La última acción de Sortu en el Valle de los Caídos no fue un homenaje, sino una provocación calculada. Desplegar pancartas con la ikurriña y el lema “Gora Euskal Herria askatuta!” en plena basílica es un gesto diseñado para confrontar al Estado y reabrir heridas. No hablamos de memoria, hablamos de propaganda.
El partido de la izquierda abertzale pretende ligar los fusilamientos franquistas con la situación política actual, como si la democracia española fuese heredera directa de la dictadura. Nada más falso. España cuenta hoy con un sistema de libertades plenas y una autonomía vasca de las más amplias de Europa, con competencias fiscales únicas.
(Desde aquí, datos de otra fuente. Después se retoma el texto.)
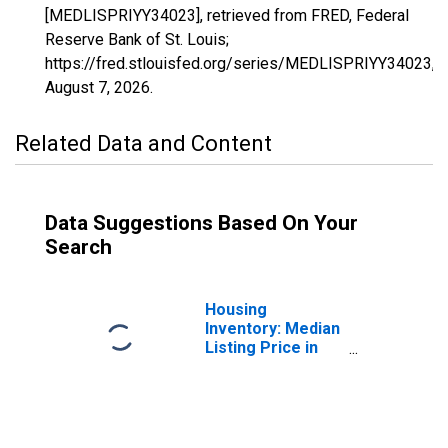
[MEDLISPRIYY34023], retrieved from FRED, Federal
Reserve Bank of St. Louis;
https://fred.stlouisfed.org/series/MEDLISPRIYY34023,
August 7, 2026
.
Related Data and Content
Data Suggestions Based On Your
Search
Housing
Inventory: Median
Listing Price in
Middlesex
County, NJ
Hablar de opresión es, simplemente, un fraude histórico.
Lo que Sortu persigue no es recordar a las víctimas, sino alimentar su vieja agenda: el supuesto “derecho de autodeterminación” de Euskal Herria. Pero conviene ser claros: ese derecho no existe en España. El artículo 2 de la Constitución es tajante: la Nación es “indisoluble”. El Tribunal Constitucional lo ha reiterado en múltiples ocasiones. Lo que propone Sortu no es un debate democrático, sino una ruptura ilegal.
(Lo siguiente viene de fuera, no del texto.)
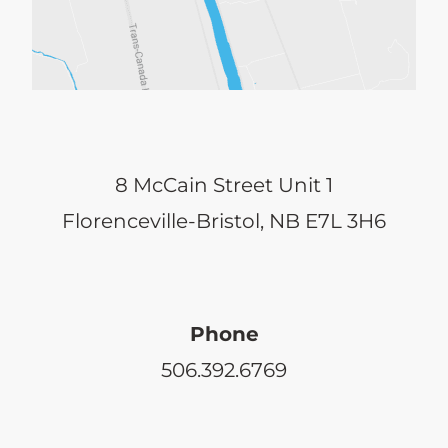
8 McCain Street Unit 1
Florenceville-Bristol, NB E7L 3H6
Phone
506.392.6769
Hay además una contradicción flagrante: quienes reclaman memoria frente al franquismo guardan silencio ante los más de 800 asesinatos de ETA. Se exige reparación por unas víctimas mientras se eluden las otras. Ese doble rasero deslegitima su discurso y ofende a una sociedad que ha sufrido demasiado.
El Valle de los Caídos debería ser un espacio para la reflexión y el respeto, no un escenario de pancartas separatistas. España necesita una memoria histórica que reconcilie, no que divida. Sortu, en cambio, apuesta por la confrontación, sabiendo que así gana titulares y visibilidad.
La libertad de expresión protege ideas incómodas, pero no ampara intentos de quebrar la unidad constitucional. El Estado debe garantizar que la memoria no se convierta en arma política contra la convivencia. Sortu busca tensión; la democracia debe responder con firmeza y legalidad.